La quarta sezione penale della Corte di Cassazione ha infatti giudicato infondato il ricorso presentato dai legali dei due imputati. Confermata quindi la sentenza per Ettore de Cesbron de la Grannelais, dirigente area tecnica Anas dal 2009 e Eutimio Mucilli, capo Compartimento Veneto dal 2008 al 2013.
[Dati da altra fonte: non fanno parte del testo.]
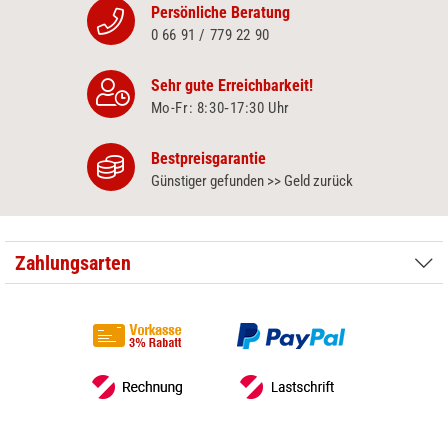
Persönliche Beratung
0 66 91 / 779 22 90
Sehr gute Erreichbarkeit!
Mo-Fr: 8:30‑17:30 Uhr
Bestpreisgarantie
Günstiger gefunden >> Geld zurück
Zahlungsarten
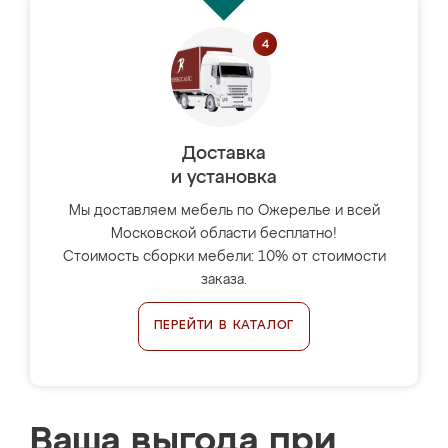
Доставка
и установка
Мы доставляем мебель по Ожерелье и всей
Московской области бесплатно!
Стоимость сборки мебели: 10% от стоимости
заказа.
ПЕРЕЙТИ В КАТАЛОГ
Ваша выгода при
Erano stati condannati a 4 mesi di reclusione ciascuno, in primo e secondo grado, ma i tempi della giustizia italiana, con una sentenza definitiva arrivata a 9 anni dai fatti, hanno però, nel frattempo, determinato la prescrizione del reato, che di fatto si è quindi automaticamente estinto. Ma i genitori hanno mantenuto la promessa che avevano fatto sul feretro di Martina: ottenere giustizia per quello che era successo. Non volevano soldi, risarcimenti: pur di fare massima chiarezza e ottenere piena giustizia, hanno rinunciato nel corso dell’iter giudiziario a una cospicua offerta risarcitoria, che li avrebbe di fatto esclusi dal processo penale e che avrebbe determinato anche uno sconto di pena agli imputati. Volevano che venisse dichiarata la responsabilità di chi non aveva fatto nulla per mettere in sicurezza quel tratto di strada dove gli studenti andavano ogni mattina a prendere il bus. E così è stato dopo una battaglia durata anni, passata per due opposizioni all’archiviazione.

STRADA KILLER
L’investitore di Martina venne condannato, ma i genitori chiedevano che venissero punti i responsabili di quella situazione di pericolosità a Giamosa sulla statale 50, denunciata da comitati e lettere per anni. Ma solo dopo l’incidente mortale venne installato su quel tratto la passerella provvisoria “salva-vite”, costruita in fretta e furia un mese dopo la morte di Martina.
 

IL RICORSO
Molteplici i punti ai quali hanno tentato di appigliarsi, nel ricorso in Cassazione, i legali dei vertici Anas per cercare di sostenere la propria innocenza: l’assenza di un obbligo giuridico nell’impedire l’incidente, la mancata conoscenza del pericolo da parte degli imputati, l’ipotetica competenza del Comune e non di Anas su quel tratto di strada, la mancata attendibilità di uno dei testimoni intervenuto durante un’udienza in primo grado, l’insussistenza di nesso causale, persino la scelta stessa di Martina di voler attraversare in quel punto. Tuttavia, nonostante la “scure” della prescrizione si sia abbattuta sul processo, i giudici della Suprema Corte hanno confermato la sentenza, “smontando” uno ad uno i motivi del ricorso presentato dai dirigenti di Anas. I giudici capitolini, infatti, hanno confermato ancora una volta e in via definitiva che «la doppia condanna già spiegava, in maniera congrua e logica, che i due imputati, rivestendo una posizione di garanzia, avevano l’obbligo giuridico di impedire l’evento-incidente su di una strada di proprietà dell’Anas».

IL DOLORE
Linda e Francesco Bonavera, i genitori di Martina, affiancati dall’avvocato Chiara Tartari, fiduciario di Giesse Risarcimento Danni hanno presenziato all’udienza. «Nessuno dei due imputati, purtroppo, ha mai ammesso di avere sbagliato, né ha mai neppure provato ad avanzare uno straccio di scuse – il loro commento – Eppure sono anche loro i responsabili della morte di Martina, anche se a causa dei tempi della giustizia sono purtroppo rimasti impuniti. L’unica nostra speranza è che quanto orribilmente accaduto a nostra figlia, messo ora nero su bianco in ben tre diverse sentenze giudiziarie, possa portare a una doverosa, maggior attenzione chi ricopre ruoli tanto importanti come quelli deputati al controllo della sicurezza nostra e dei nostri figli. Fatti tanto orribili non dovrebbero ripetersi mai, mai più». «Un grazie di cuore a tutti coloro che in questi anni ci sono stati vicini– concludono i Bonavera - Familiari, amici sia di Martina che nostri, colleghi, Giesse e i suoi legali fiduciari, che ci hanno assistiti con grande cuore».